Amplify uses browser storage to hold it's auth state so technically once you have this in your code Amplify is installed on your app.
import { Amplify } from 'aws-amplify';
Amplify.configure({
Auth: {
Cognito: {
userPoolId: process.env.USER_POOL_ID,
userPoolClientId: process.env.CLIENT_ID,
region: process.env.AWS_REGION,
loginWith: {
username: false,
email: true,
}
}
}
});
Step 4: Use the Amplify library methods to manage auth
Among other things, Amplify provides methods for logging in, logging out, signing new users up, and checking if a user is logged. Here's a very basic React app that shows the main methods being used in one big component.

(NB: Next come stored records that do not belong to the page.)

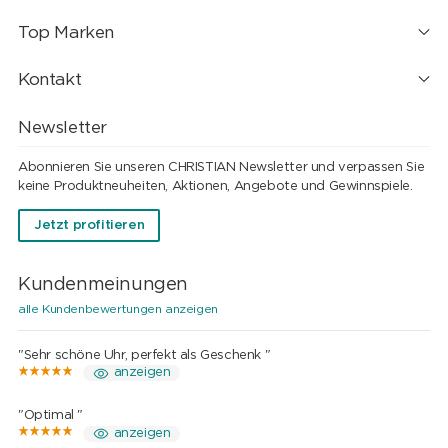
Top Marken
Kontakt
Newsletter
Abonnieren Sie unseren CHRISTIAN Newsletter und verpassen Sie
keine Produktneuheiten, Aktionen, Angebote und Gewinnspiele.
Jetzt profitieren
Kundenmeinungen
alle Kundenbewertungen anzeigen
"Sehr schöne Uhr, perfekt als Geschenk "
anzeigen
"Optimal "
anzeigen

import React, { useState, useEffect } from "react";
import { signIn, signUp, signOut, getCurrentUser } from 'aws-amplify/auth';
export function MinimalAuthAppExample() {
const [isAuthenticated, setIsAuthenticated] = useState(false);
const [isLogin, setIsLogin] = useState(true);
const [email, setEmail] = useState('');
const [password, setPassword] = useState('');
const [confirmPassword, setConfirmPassword] = useState('');
useEffect(() => {
checkAuthStatus();
}, []);
const checkAuthStatus = async () => {
try {
await getCurrentUser();
setIsAuthenticated(true);
} catch (error) {
setIsAuthenticated(false);
}
};
const handleSubmit = async (e: React.FormEvent) => {
e.preventDefault();
try {
if (isLogin) {
await signIn({ username: email, password });
} else {
if (password !== confirmPassword) {
alert('Passwords do not match');
return;
}
await signUp({
username: email,
password,
options: {
userAttributes: { email }
}
});
}
setIsAuthenticated(true);
} catch (err) {
console.error('Auth error:', err);
alert("Authentication failed");
}
}
const handleLogout = async () => {
try {
await signOut();
setIsAuthenticated(false);
} catch (error) {
console.error('Error signing out:', error);
}
}
if (isAuthenticated) {
return (
<div>
<p>You are logged in!</p>
<button onClick={handleLogout}>Logout</button>
</div>
);
}
return (
<div>
<h2>{isLogin ? 'Login' : 'Sign Up'}</h2>
<button onClick={() => setIsLogin(!isLogin)}>
Switch to {isLogin ? 'Sign Up' : 'Login'}
</button>
<form onSubmit={handleSubmit}>
<div>
<label>Email:</label>
<input
type="email"
value={email}
onChange={(e) => setEmail(e.target.value)}
required
/>
</div>
<div>
<label>Password:</label>
<input
type="password"
value={password}
onChange={(e) => setPassword(e.target.value)}
required
/>
</div>
{!isLogin && (
<div>
<label>Confirm Password:</label>
<input
type="password"
value={confirmPassword}
onChange={(e) => setConfirmPassword(e.target.value)}
required
/>
</div>
)}
<button type="submit">
{isLogin ? 'Login' : 'Sign Up'}
</button>
</form>
</div>
);
}
And that's it!
I have no massive gripes with the Amplify CLI but tools like SAM or CDK are more mature and better suited to deploying more complex applications. In my case I like using SAM and I didn't want to have half my infrastructure provisioned with the Amplify CLI and the other half in SAM.